Australian precision fermentation company Cauldron, has raised AU$10.5 million to build Asia-Pacific’s largest network of precision fermentation facilities using a revolutionary hyper-fermentation platform.
Cauldron says its new platform, starting in Orange, New South Wales before expanding nationally, will enable mass-scale production of new forms of food, feed, and fiber, and unlock a $700 billion global industry opportunity.
Funding a fermented future
To support this plan, Cauldron has raised AU$10.5 million from local and global investors to fund the expansion of its existing pilot plant, build a national production network, and establish a world-beating team of precision fermentation experts. The funding round was led by Main Sequence, the deep tech venture capital firm founded by CSIRO, and Horizons Ventures. The oversubscribed funding round is one of Australia’s largest seed rounds in a female-founded startup.
Cauldron’s revolutionary hyper-fermentation platform is a breakthrough for the growing industry, helping precision fermentation companies scale and commercialize faster. Cauldron says its platform reduces costs significantly while increasing efficiency by five times compared to conventional methods.

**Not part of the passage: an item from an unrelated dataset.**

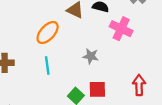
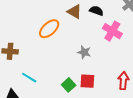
cyan line: (47, 65) -> (29, 78), moved, turned -56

“Humanity has spent thousands of years getting fermentation to work. With Cauldron’s revolutionary ‘fermaculture’ platform, we are supercharging that process and unlocking the next evolution of how we produce food, feed and fibre globally,” Cauldron CEO and founder Michele Stansfield, said in a statement. “Our technology, 35 years of expertise, combined with Australia’s unique infrastructure and abundance of natural resources, will help ensure companies in this space can get new products and ingredients to market quickly, at lower cost and risk.”
According to Cauldron, many companies in the precision fermentation space have struggled to produce at scale. The bacteria and microorganism-based tech can be costly for startups – something Cauldron says it can help offset.

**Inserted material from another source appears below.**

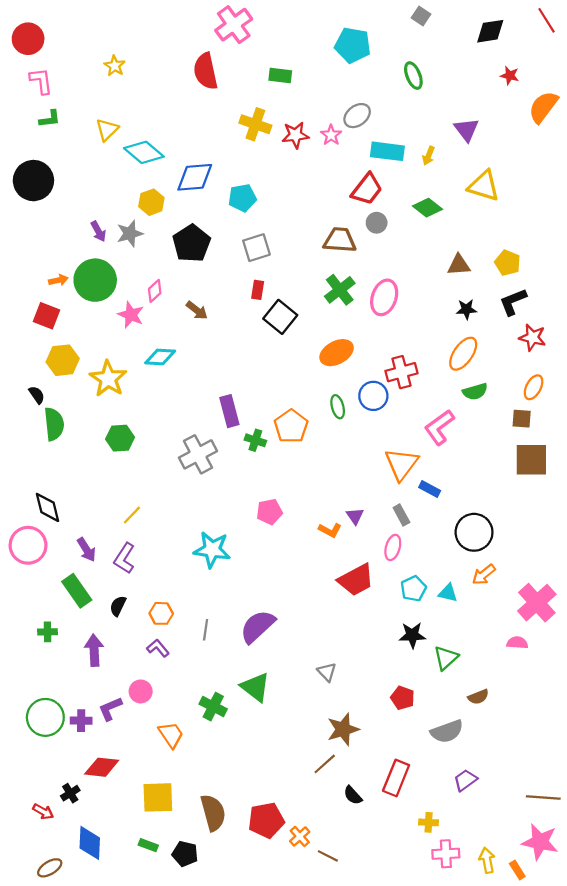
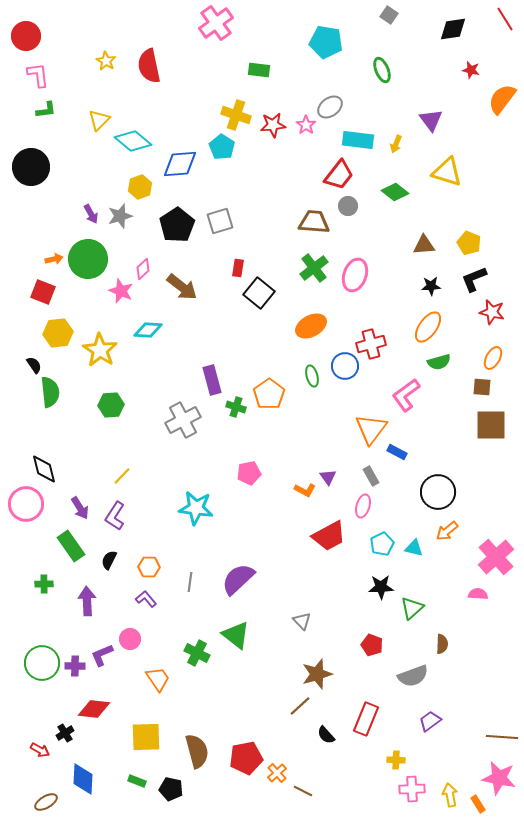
red semicircle: (206, 71) -> (149, 66), moved
cyan pentagon: (242, 198) -> (222, 147), moved, turned -30
gray square: (256, 248) -> (220, 221), moved
brown arrow: (197, 310) -> (182, 287), size x1.5
brown semicircle: (478, 697) -> (442, 644), turned -66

Australia as a fermentation hub
Main Sequence Partner Phil Morle said that if Australia doesn’t tackle this opportunity, others will. “Precision fermentation is already a crucial part of medicines like insulin and many animal feeds but is often done at smaller scale and overseas. Cauldron will serve as a regional powerhouse for production to ensure Australia plays a part in the future of agriculture and other industries,” Morle said.
“We believe Australia has the unique advantages and natural resources to become a world leader in the age of bio-based manufacturing,” said Chris Liu of Horizons Ventures. “Cauldron’s hyper-fermentation platform provides a supercharger in the quest for scalable precision fermentation without sacrificing cost and efficiency, particularly due to its easy access to abundant local feedstock supply alongside a carbon neutral production process.”
Cauldron has already attracted the attention of other Australian biotech companies, including Loam Bio and ULUU. Loam Bio is using Cauldron’s network to accelerate the production of the microbial technology needed to capture carbon and store it long-term, while ULUU is working with Cauldron to scale up production to help get its first products to market faster and replace plastics across a variety of uses.
The company also announced the appointment of David Kestenbaum, former General Partner at ZX Ventures (the CVC arm of AB InBev), as a co-founder and CFO of Cauldron.